The shift change will include all sworn personnel, not just patrol officers, according to White, who said he will meet Thursday with St. Thomas-St. John and St. Croix Law Enforcement Supervisors Union and Police Benevolent Association representatives to discuss the changes.

"Nothing will be implemented until I have a chance to sit with the union and dialogue with them. Their input and suggestions will be considered before we move forward," White said, noting the change is important, in light of short staffing and increasingly brazen acts of violence in the community.

"At a time when shooters are emboldened enough to take on police officers, including a police chief, it’s clear we need more coverage,” White said. “As police officers, this is what the public expects us to do."

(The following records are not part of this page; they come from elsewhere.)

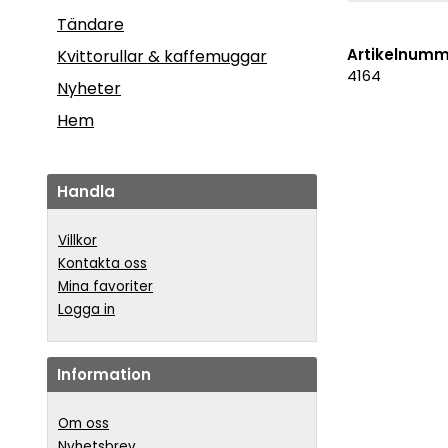
Tändare
Artikelnumm
Kvittorullar & kaffemuggar
4164
Nyheter
Hem
Handla
Villkor
Kontakta oss
Mina favoriter
Logga in
Information
Om oss
Nyhetsbrev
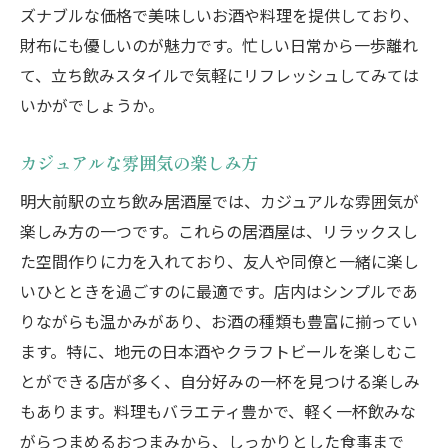
ズナブルな価格で美味しいお酒や料理を提供しており、
財布にも優しいのが魅力です。忙しい日常から一歩離れ
て、立ち飲みスタイルで気軽にリフレッシュしてみては
いかがでしょうか。
カジュアルな雰囲気の楽しみ方
明大前駅の立ち飲み居酒屋では、カジュアルな雰囲気が
楽しみ方の一つです。これらの居酒屋は、リラックスし
た空間作りに力を入れており、友人や同僚と一緒に楽し
いひとときを過ごすのに最適です。店内はシンプルであ
りながらも温かみがあり、お酒の種類も豊富に揃ってい
ます。特に、地元の日本酒やクラフトビールを楽しむこ
とができる店が多く、自分好みの一杯を見つける楽しみ
もあります。料理もバラエティ豊かで、軽く一杯飲みな
がらつまめるおつまみから、しっかりとした食事まで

White also addressed public criticism from Cpl. Elroy Raymo, president of the St. Thomas-St. John PBA, over rising medical bills and insufficient medical insurance coverage for Officer Colvin Georges, who was gravely wounded by gunfire May 26.

"Raymo should realize that these issues are not unique to the VIPD," White said, elaborating that
insufficient insurance coverage was a serious problem for police as well as all V.I. government employees facing hazardous duty.

"VIPD officers are fully aware issues with the government insurance and Workers Compensation are systemic to all Class 3 hazardous duty employees across several government agencies. Any of these employees, no matter what agency they serve, when faced with debilitating, long term injuries, will face the same restrictions."

White said the V.I. Senate acknowledged these systemwide shortcomings and recently moved legislation to mitigate these issues for all affected employees. That bill, passed in session last week, increased Workers Compensation for hazardous duty employees from $200,000 to $750,000.